Известно его понимание живописи, подтверждение которого не составляет труда, настолько оно прямолинейно, постоянно и ригористично. Когда он начинал, завистники упрекали его, что он пишет только портреты. Им невдомек было, что Веласкес произведет первую великую революцию в западной живописи и что эта революция будет состоять именно в том, что вся живопись станет портретом, то есть индивидуализацией объекта и моментальностью изображенной сцены. Портрет, понятый в таком обобщенном смысле, утрачивал свое традиционное узкое значение и превращался в новое отношение к изображаемому и в новую миссию, возложенную на искусство живописца.

Впрочем, этим еще не определялось, кого будет изображать Веласкес. Но обозначенное им как "действительность, живущая в умах" является собранием существ, которых ни с кем не спутаешь и которые врезаются в вашу память с отчаянной энергией. Тут нельзя поставить с ним рядом никакого другого художника, и в сознании Запада Веласкес прежде всего и больше всего творец своего, особого мира. Добавим, что его мир в основном состоит из чудовищ или по меньшей мере из уродов.
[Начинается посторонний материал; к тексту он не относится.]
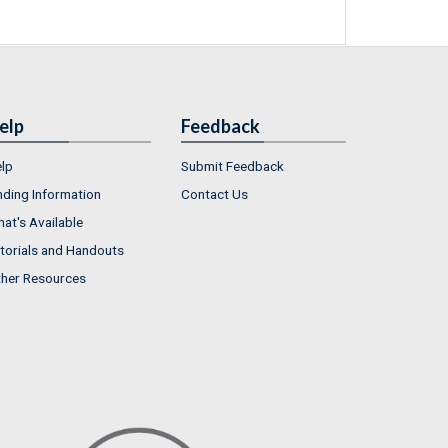
elp
Feedback
lp
Submit Feedback
nding Information
Contact Us
at's Available
torials and Handouts
her Resources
Думаю, невозможно, да и не следует избегать вопроса, почему творчеству Веласкеса присущ столь необычный характер, причем так явно выраженный. Как во всякой человеческой судьбе, тут вмешался случай. В самом деле, было лишь игрой случая, что в то время, когда единственной обязанностью Веласкеса было писать портреты королевской семьи, ни король, ни королева Марианна Австрийская, ни инфанты Мария Тереса и Маргарита не отличались приятной наружностью. Королева Изабелла Бурбонская была красива, но она почему-то, быть может, потому, что Веласкес был призван в Мадрид ненавистным ей графом-герцогом Оливаресом, - уклонялась от того, чтобы он ее написал[22]. О холсте, в котором ныне кое-кто склонен усматривать ее портрет, можно сказать, что неясно, принадлежит ли он кисти Веласкеса, и также неясно, изображает ли он королеву. Донья Марианна Австрийская была немолодая женщина с нарумяненными щеками и некрасиво выпуклым лбом, утопавшая в огромных платьях доведенной до безобразия барочной моды. Филипп IV хотя и отличался изящной фигурой, однако его голову, вероятно, было ужасно трудно писать не только из-за невыразительности черт лица, но из-за странной формы лба. Никто еще не обратил внимания, что, за одним лишь исключением, во всех тридцати четырех портретах короля, указанных в каталоге Куртиса, его лицо изображено в три четверти и с правой стороны. Исключение открывает нам причину. Это знаменитый портрет "Ла Фрага"[23], единственный, где Филипп изображен в военном костюме, - кроме конного портрета в Прадо, где он в панцире. Тут мы видим, что левая половина его лба была чрезмерно выпуклой и искажала пропорции лица.